FIGURE 5.

Expression of the comE homolog (smlt1134) under its native promoter. (A) Transcriptome profiles of smlt1134 (black arrow) and flanking genes smlt1133; smlt1135 (gray arrows) in an ‘ON’ state, 32 h (blue) and an ‘OFF’ state, 27 h (red). The comE homolog was found to be 5.4-fold down-regulated in the ‘ON’ state (32 h).

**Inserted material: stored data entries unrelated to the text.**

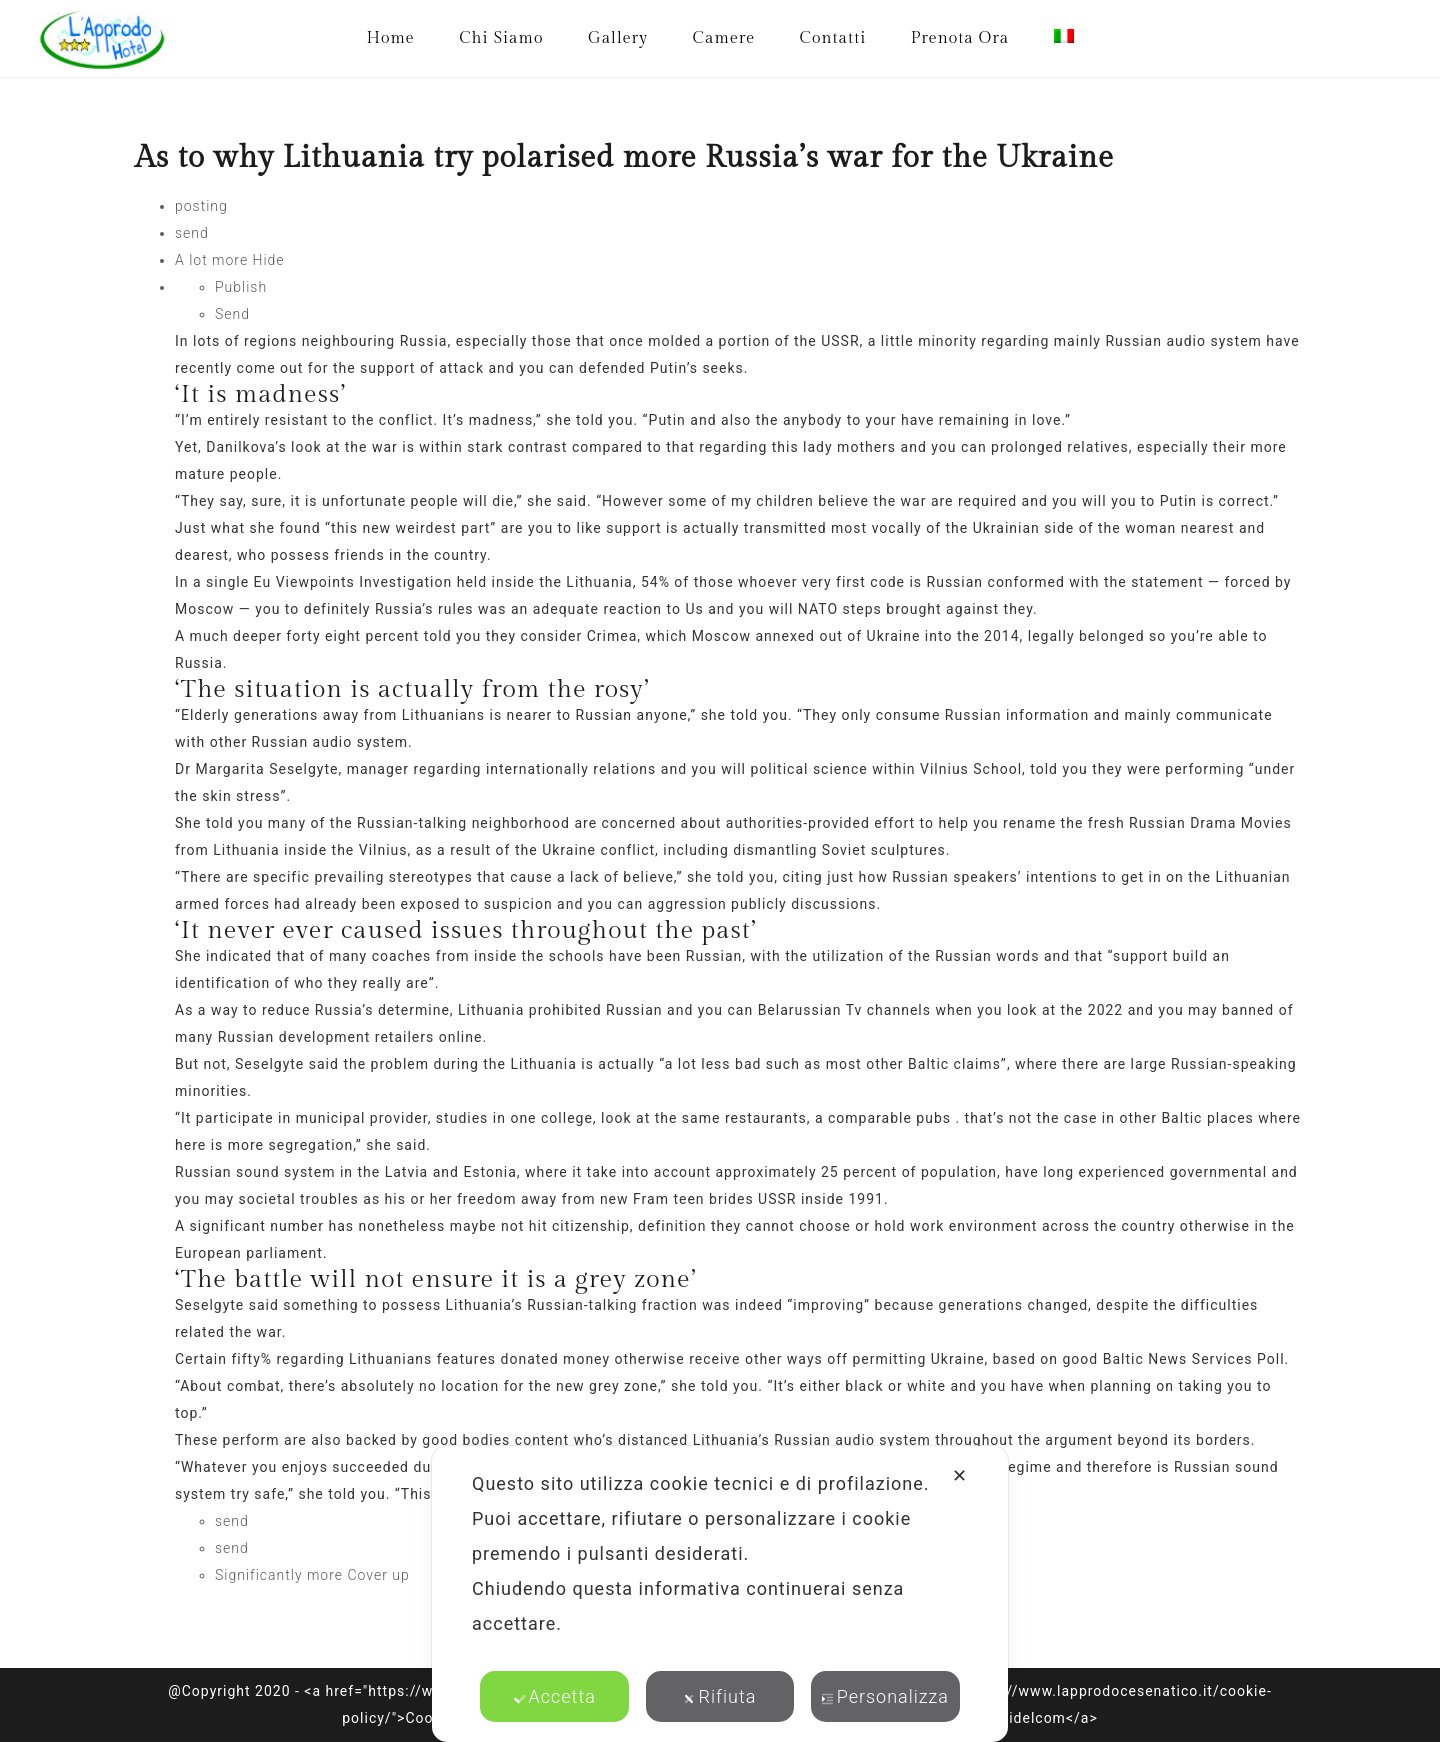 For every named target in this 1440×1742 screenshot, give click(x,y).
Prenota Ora (960, 38)
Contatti (833, 38)
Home (390, 38)
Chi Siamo (501, 38)
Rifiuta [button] (720, 1696)
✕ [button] (960, 1475)
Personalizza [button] (885, 1696)
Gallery (618, 38)
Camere (724, 38)
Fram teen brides (693, 1199)
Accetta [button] (555, 1696) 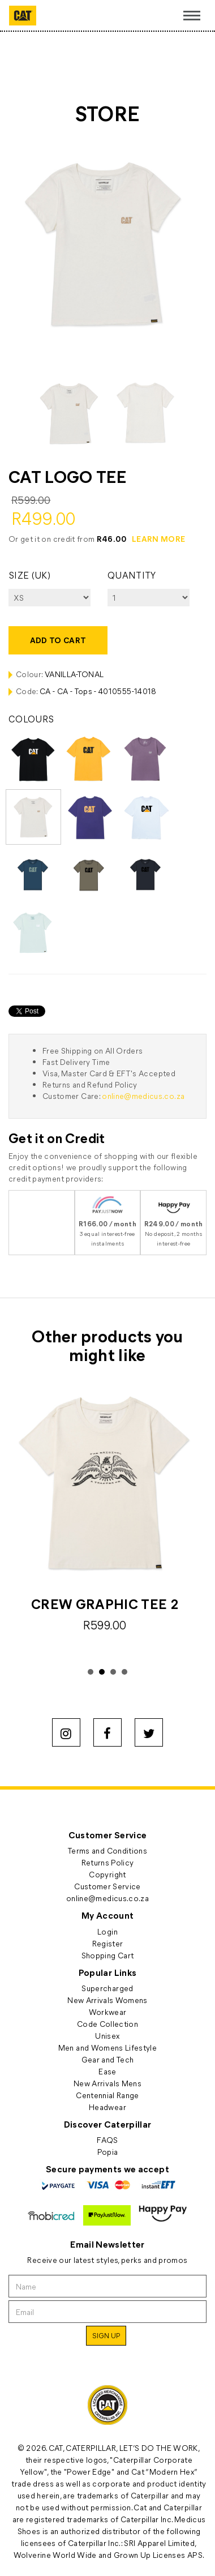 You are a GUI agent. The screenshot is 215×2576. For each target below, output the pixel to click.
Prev (23, 1524)
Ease (107, 2071)
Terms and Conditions (107, 1850)
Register (107, 1943)
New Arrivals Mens (107, 2083)
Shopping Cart (107, 1955)
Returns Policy (107, 1862)
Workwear (108, 2011)
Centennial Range (107, 2095)
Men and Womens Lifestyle (107, 2047)
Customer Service (107, 1886)
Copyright (107, 1874)
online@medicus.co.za (143, 1095)
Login (107, 1931)
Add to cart (58, 640)
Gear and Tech (107, 2059)
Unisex (107, 2035)
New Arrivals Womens (107, 2000)
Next (192, 1524)
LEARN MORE (159, 538)
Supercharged (107, 1988)
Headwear (107, 2107)
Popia (107, 2151)
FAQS (107, 2139)
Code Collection (107, 2023) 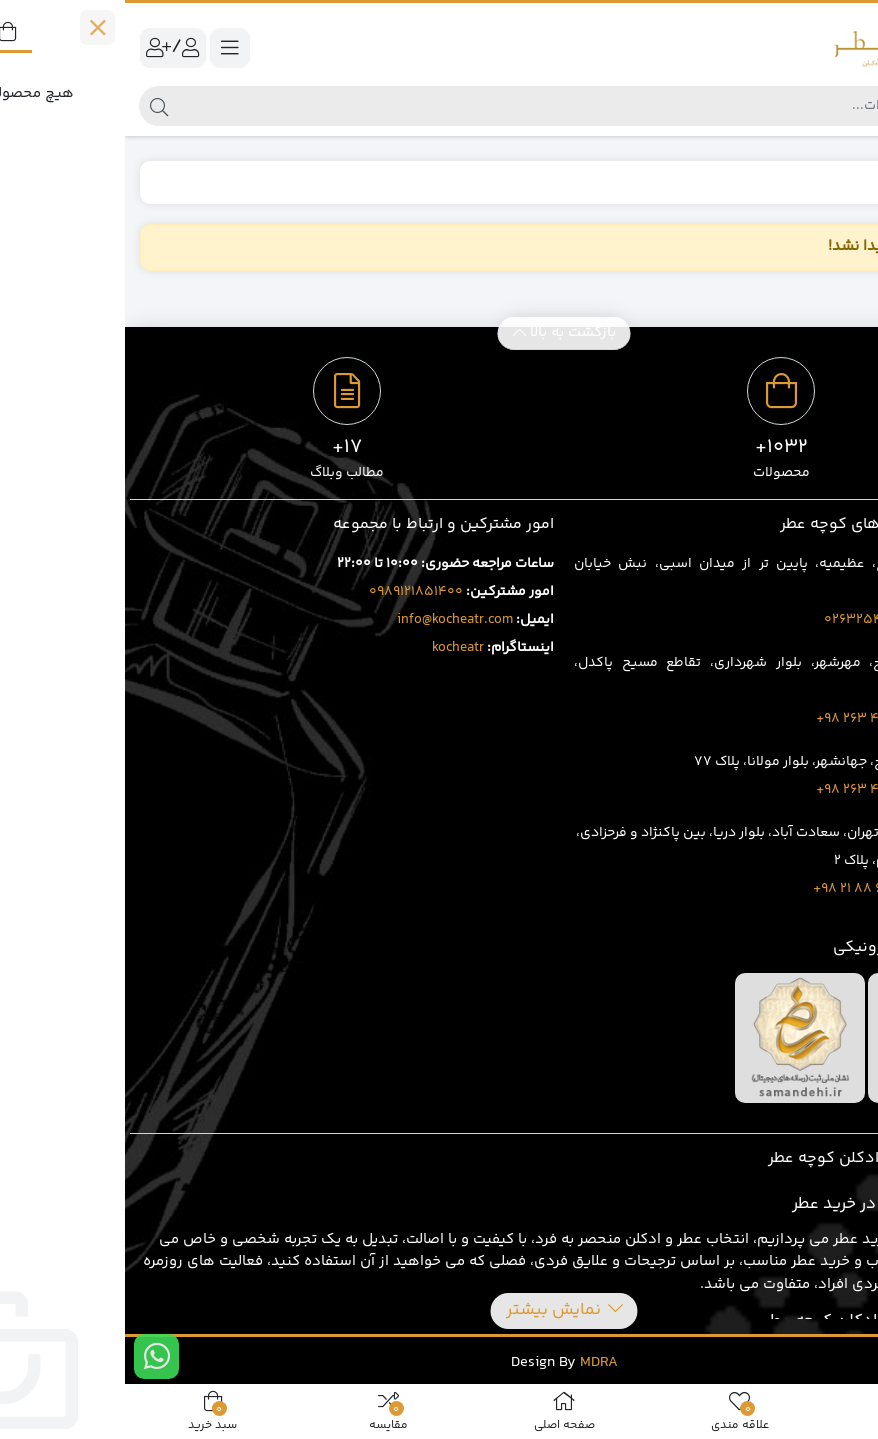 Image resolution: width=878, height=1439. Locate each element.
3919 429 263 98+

Transcriptome profile images of the leading strand and the lagging strand [generated with the IGB software (Nicol et al., 2009)] were merged and rearranged on the leading strand for a simplified visualization. (B) Physical map and orientation of the comE homolog and both putative transporter genes in pBBR1MCS-5. The promoter regions were inserted upstream of Pbla_L2::rfp, resulting in pBBR1MCS-5::Pbla_L2::rfp::smlt1134; and pBBR1MCS-5::Pbla_L2::rfp::smlt2851::smlt2852. The recombinant plasmids were transferred to SMK279a cells and challenged with 100 μg/ml ampicillin. (C) Expression of the comE homolog in SMK279a under its native promoter P_ComE. Cells were cultivated for 7 h in LB medium supplemented with 100 μg/ml ampicillin. Expression of comE clearly affects bla_L2 heterogeneous expression resulting in non-fluorescing cells (bla_L2-OFF mode), here less than 1% of cells were in the bla-ON mode. Right and left panels are a bright-field and a fluorescence microscopic image, respectively. (D) Expression of both putative transporter genes (smlt2851; smlt2852) in SMK279a under their native promoter P_2851/2852. Expression of the transporter genes did not alter phenotypic heterogeneous expression of the bla_L2 gene. Here, 5.5 ± 2.12% of the cells were in the bla-ON and 94.5 ± 2.12% cells were in the bla-OFF mode. Cells were cultured under the same condition as indicated in (C). Right and left panels are a bright-field and a fluorescence microscopic image, respectively. Images (C) and (D) were recorded as described in Figure 4.